With about 90 water meters left to install in village homes and businesses, trustees at their April 20 meeting agreed to a $25 quarterly charge for those who have not set up appointments to have the new meters installed.
Mayor William Murphy and Water Department Superintendent Mike Hopf previously said customers who didn’t get new meters would have their water shut off. They have since softened their stance, but insist that all meters should be switched over eventually. Hopf said that in some cases it’s been bad plumbing leading into the meters that has caused the failure to have the switch, but those are slowly being taken care of. In other cases, customers have refused. The fee is meant to offset the cost of an employee having to read the meters on foot and provide incentive to switch to the new meter.
The new meters can be read remotely by a passing vehicle. Similar meters were the source of controversy in the town’s Glasco water district in 2013, with some concerned that the technology, similar to wireless Internet, was dangerous.

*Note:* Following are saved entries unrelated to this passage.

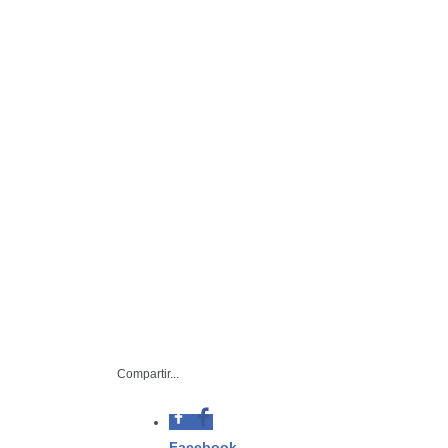
– El gobernador Américo 
Compartir...
Consejo Estatal pa
Facebook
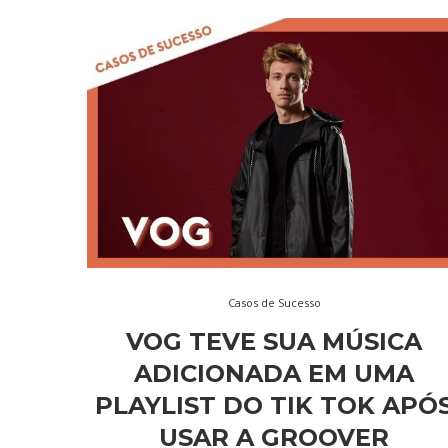
Casos de Sucesso
VOG TEVE SUA MÚSICA
ADICIONADA EM UMA
PLAYLIST DO TIK TOK APÓ
USAR A GROOVER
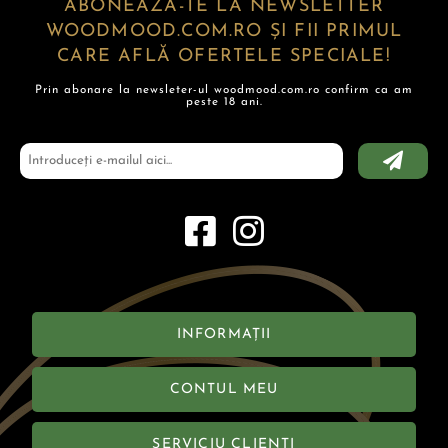
ABONEAZĂ-TE LA NEWSLETTER
WOODMOOD.COM.RO ȘI FII PRIMUL
CARE AFLĂ OFERTELE SPECIALE!
Prin abonare la newsleter-ul woodmood.com.ro confirm ca am
peste 18 ani.
INFORMAȚII
CONTUL MEU
SERVICIU CLIENȚI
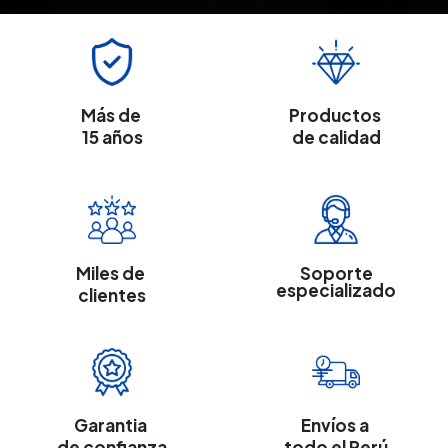
Más de
Productos
15 años
de calidad
Miles de
Soporte
especializado
clientes
Garantia
Envíos a
de confianza
todo el Perú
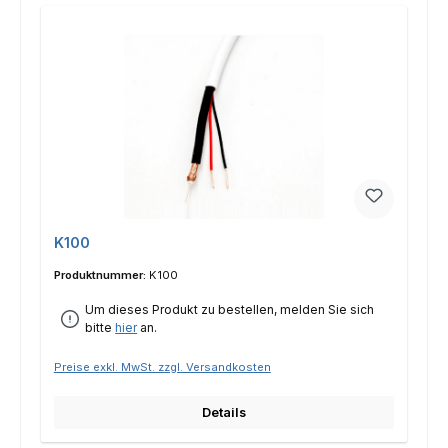
K100
Produktnummer:
K100
Um dieses Produkt zu bestellen, melden Sie sich
bitte
hier
an.
Preise exkl. MwSt. zzgl. Versandkosten
Details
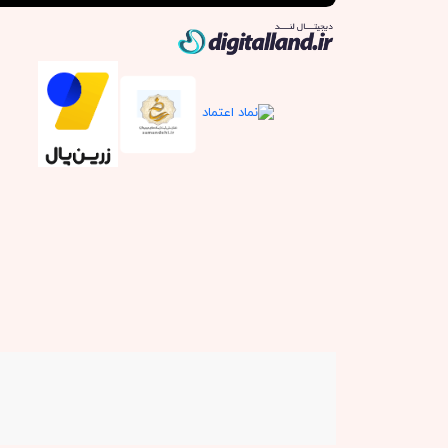
دیجیتال لند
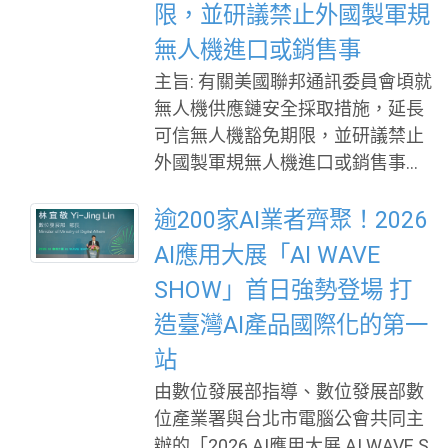
限，並研議禁止外國製軍規
合服務」。企業只需填寫技術需
來者繼續前行。 敬願黃崇仁董事長
求、應用方向及合作期待，主辦單
安息，並盼家屬及力積電全體同仁
無人機進口或銷售事
位將依據企業需求推薦適合的科研
節哀珍重。 台北市電腦公會理事長
主旨: 有關美國聯邦通訊委員會頃就
技術，協助企業更有效率地找到合
陳俊聖暨全體理監事、會員及同仁
無人機供應鏈安全採取措施，延長
作機會，縮短搜尋與媒合時間。 未
敬悼
可信無人機豁免期限，並研議禁止
來科技館將於9月17日至19日在台
外國製軍規無人機進口或銷售事，
北世貿一館展出，集結全臺超過百
請查照並轉知會員廠商。 說明: 依
項前瞻科研成果，涵蓋AI應用、半
據駐美國代表處經濟組115年7月22
逾200家AI業者齊聚！2026
導體與光電通訊、生技新藥與醫
日經美字第1150000832號函辦
AI應用大展「AI WAVE
材、精準健康、淨零科技、先進材
理。 為推動無人機監管改革，美國
料等多元領域，展現臺灣科研成果
SHOW」首日強勢登場 打
聯邦通訊委員會（FCC）於2025年
與產業應用能量，打造產學研合作
造臺灣AI產品國際化的第一
12月宣布將對外國製無人機系統
交流的重要平台。 除了技術展示
（UAS）及其關鍵零組件列入限制
站
外，今年也規劃多元交流機制，包
清單；續於本(2026)年1月公告豁免
由數位發展部指導、數位發展部數
含創新技術發表會、企業專屬技術
「BlueUAS」清單或符合「購買美
位產業署與台北市電腦公會共同主
導覽及一對一技
國貨標準」之產品，有效期限可至
辦的「2026 AI應用大展 AI WAVE S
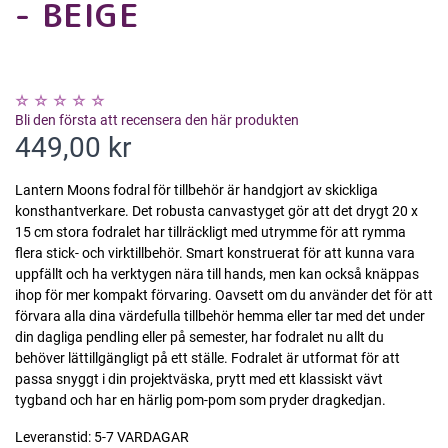
- BEIGE
Bli den första att recensera den här produkten
449,00 kr
Lantern Moons fodral för tillbehör är handgjort av skickliga
konsthantverkare. Det robusta canvastyget gör att det drygt 20 x
15 cm stora fodralet har tillräckligt med utrymme för att rymma
flera stick- och virktillbehör. Smart konstruerat för att kunna vara
uppfällt och ha verktygen nära till hands, men kan också knäppas
ihop för mer kompakt förvaring. Oavsett om du använder det för att
förvara alla dina värdefulla tillbehör hemma eller tar med det under
din dagliga pendling eller på semester, har fodralet nu allt du
behöver lättillgängligt på ett ställe. Fodralet är utformat för att
passa snyggt i din projektväska, prytt med ett klassiskt vävt
tygband och har en härlig pom-pom som pryder dragkedjan.
Leveranstid:
5-7 VARDAGAR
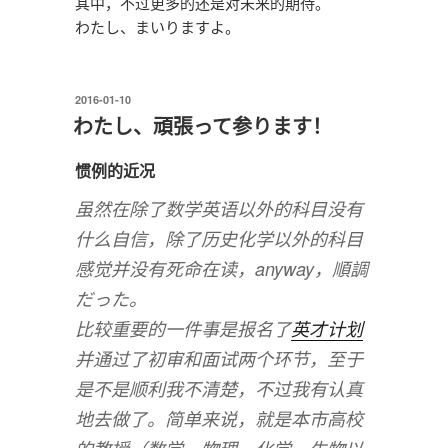
其中，不过更多的还是对未来的期待。
わたし、まいりますよ。
发
2016-01-10
布
わたし、頑張って参ります！
于
惯例的近况
虽然在除了数学英语以外的科目没有
什么自信，除了历史化学以外的科目
感觉并没有死命在读，anyway，順調
だった。
比较重要的一件事是报名了
英才计划
并通过了初审和面试两个环节，至于
是不是顺利我不清楚，不过我有认真
地去做了。简单来说，就是本市高校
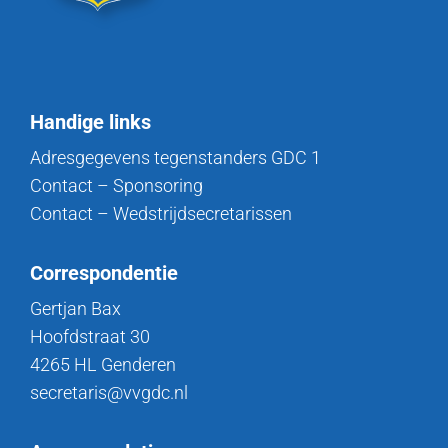
Handige links
Adresgegevens tegenstanders GDC 1
Contact – Sponsoring
Contact – Wedstrijdsecretarissen
Correspondentie
Gertjan Bax
Hoofdstraat 30
4265 HL Genderen
secretaris@vvgdc.nl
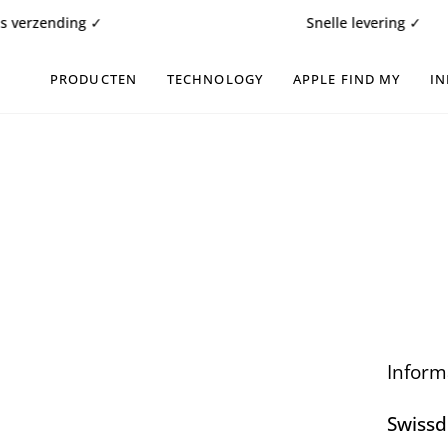
Doorgaan
ending ✓
Snelle levering ✓
naar
artikel
PRODUCTEN
TECHNOLOGY
APPLE FIND MY
IN
Inform
Swissd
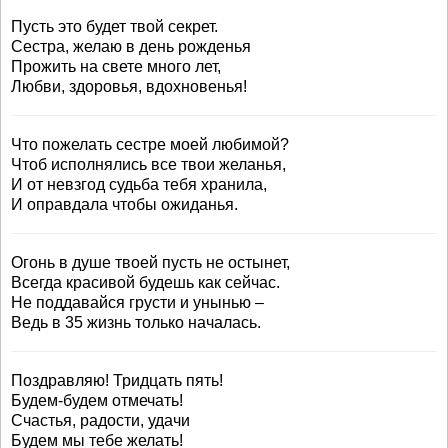
Пусть это будет твой секрет.
Сестра, желаю в день рожденья
Прожить на свете много лет,
Любви, здоровья, вдохновенья!
Что пожелать сестре моей любимой?
Чтоб исполнялись все твои желанья,
И от невзгод судьба тебя хранила,
И оправдала чтобы ожиданья.
Огонь в душе твоей пусть не остынет,
Всегда красивой будешь как сейчас.
Не поддавайся грусти и унынью –
Ведь в 35 жизнь только началась.
Поздравляю! Тридцать пять!
Будем-будем отмечать!
Счастья, радости, удачи
Будем мы тебе желать!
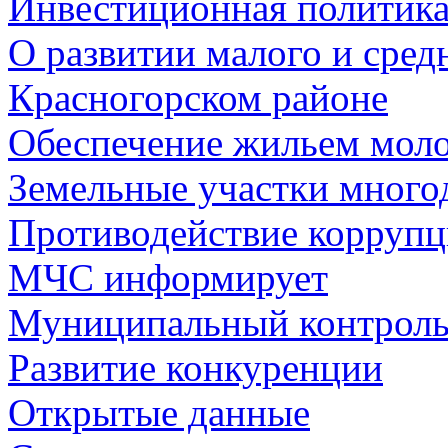
Инвестиционная политик
О развитии малого и сред
Красногорском районе
Обеспечение жильем мол
Земельные участки много
Противодействие корруп
МЧС информирует
Муниципальный контрол
Развитие конкуренции
Открытые данные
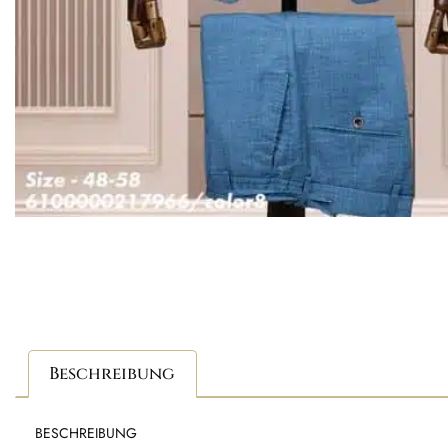
Beschreibung
BESCHREIBUNG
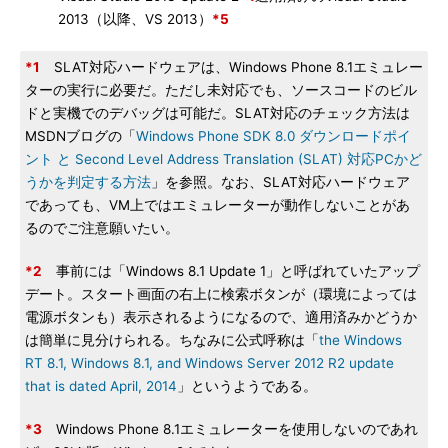
2013（以降、VS 2013）
*5
*1
SLAT対応ハードウェアは、Windows Phone 8.1エミュレー
ターの実行に必要だ。ただし未対応でも、ソースコードのビル
ドと実機でのデバッグは可能だ。SLAT対応のチェック方法は
MSDNブログの「
Windows Phone SDK 8.0 ダウンロードポイ
ント と Second Level Address Translation (SLAT) 対応PCかど
うかを判定する方法
」を参照。なお、SLAT対応ハードウェア
であっても、VM上ではエミュレーターが動作しないことがあ
るのでご注意願いたい。
*2
事前には「Windows 8.1 Update 1」と呼ばれていたアップ
デート。スタート画面の右上に検索ボタンが（環境によっては
電源ボタンも）表示されるようになるので、適用済みかどうか
は簡単に見分けられる。ちなみに公式呼称は「
the Windows
RT 8.1, Windows 8.1, and Windows Server 2012 R2 update
that is dated April, 2014
」というようである。
*3
Windows Phone 8.1エミュレーターを使用しないのであれ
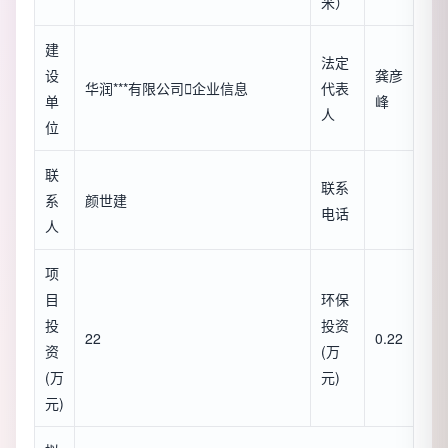
米）
建
法定
设
龚彦
华润***有限公司

企业信息
代表
单
峰
人
位
联
联系
系
颜世建
电话
人
项
目
环保
投
投资
22
0.22
资
(万
(万
元)
元)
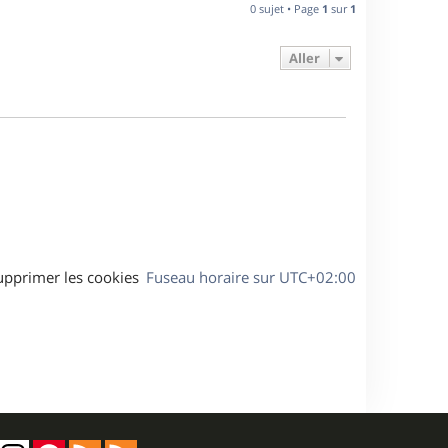
n
0 sujet • Page
1
sur
1
e
i
e
Aller
s
r
m
e
s
s
a
g
e
upprimer les cookies
Fuseau horaire sur
UTC+02:00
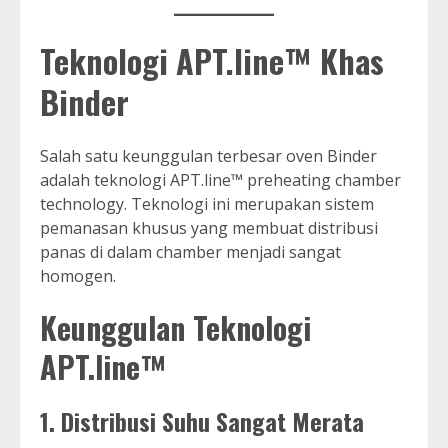
Teknologi APT.line™ Khas
Binder
Salah satu keunggulan terbesar oven Binder
adalah teknologi APT.line™ preheating chamber
technology. Teknologi ini merupakan sistem
pemanasan khusus yang membuat distribusi
panas di dalam chamber menjadi sangat
homogen.
Keunggulan Teknologi
APT.line™
1. Distribusi Suhu Sangat Merata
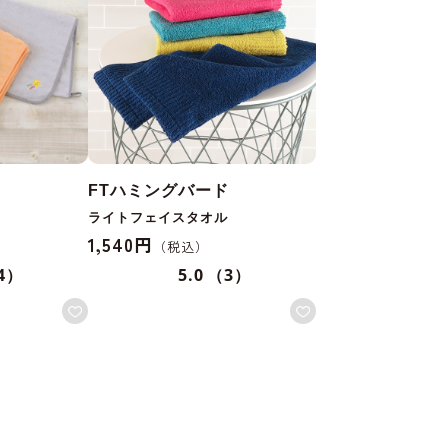
FTハミングバード
ライトフェイスタオル
1,540円
4）
5.0
（3）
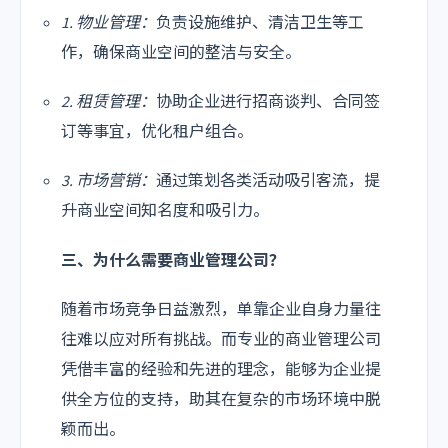
1. 物业管理：
负责设施维护、清洁卫生等工
作，确保商业空间的整洁与安全。
2. 租赁管理：
协助企业进行招商谈判、合同签
订等事宜，优化租户组合。
3. 市场营销：
通过策划各类活动吸引客流，提
升商业空间知名度和吸引力。
三、为什么需要商业管理公司？
随着市场竞争日益激烈，单靠企业自身力量往
往难以应对所有挑战。而专业的商业管理公司
凭借丰富的经验和先进的理念，能够为企业提
供全方位的支持，助其在复杂的市场环境中脱
颖而出。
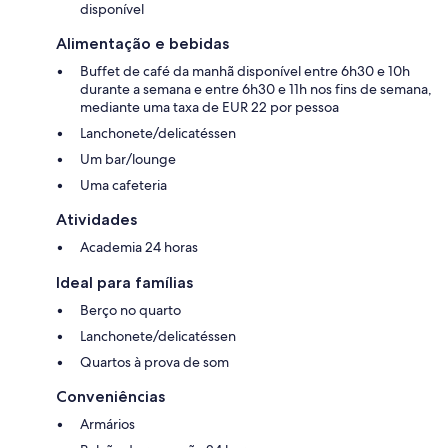
disponível
Alimentação e bebidas
Buffet de café da manhã disponível entre 6h30 e 10h
durante a semana e entre 6h30 e 11h nos fins de semana,
mediante uma taxa de EUR 22 por pessoa
Lanchonete/delicatéssen
Um bar/lounge
Uma cafeteria
Atividades
Academia 24 horas
Ideal para famílias
Berço no quarto
Lanchonete/delicatéssen
Quartos à prova de som
Conveniências
Armários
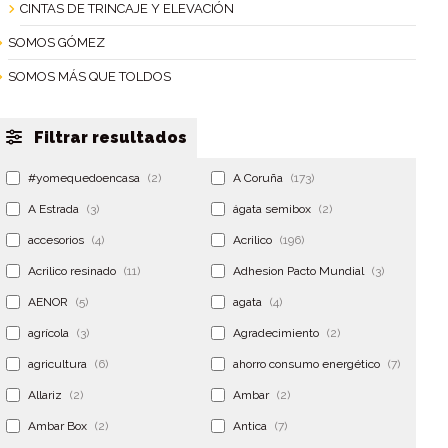
CINTAS DE TRINCAJE Y ELEVACIÓN
SOMOS GÓMEZ
SOMOS MÁS QUE TOLDOS
Filtrar resultados
#yomequedoencasa
(2)
A Coruña
(173)
A Estrada
(3)
ágata semibox
(2)
accesorios
(4)
Acrilico
(196)
Acrilico resinado
(11)
Adhesion Pacto Mundial
(3)
AENOR
(5)
agata
(4)
agrícola
(3)
Agradecimiento
(2)
agricultura
(6)
ahorro consumo energético
(7)
Allariz
(2)
Ambar
(2)
Ambar Box
(2)
Antica
(7)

Hopf said when the water department recently read all the meters in the village, it only took about 90 minutes rather than the two weeks it used to take a meter reader to do the job.
The new meters also detect if there is a water leak inside the home or business. Hopf said during the recent reading of the meters, a leak was detected in an unoccupied home and repaired.
Trustees also authorized a $7 charge if a water meter’s freeze plates break, which can happen if a homeowner’s pipes freeze.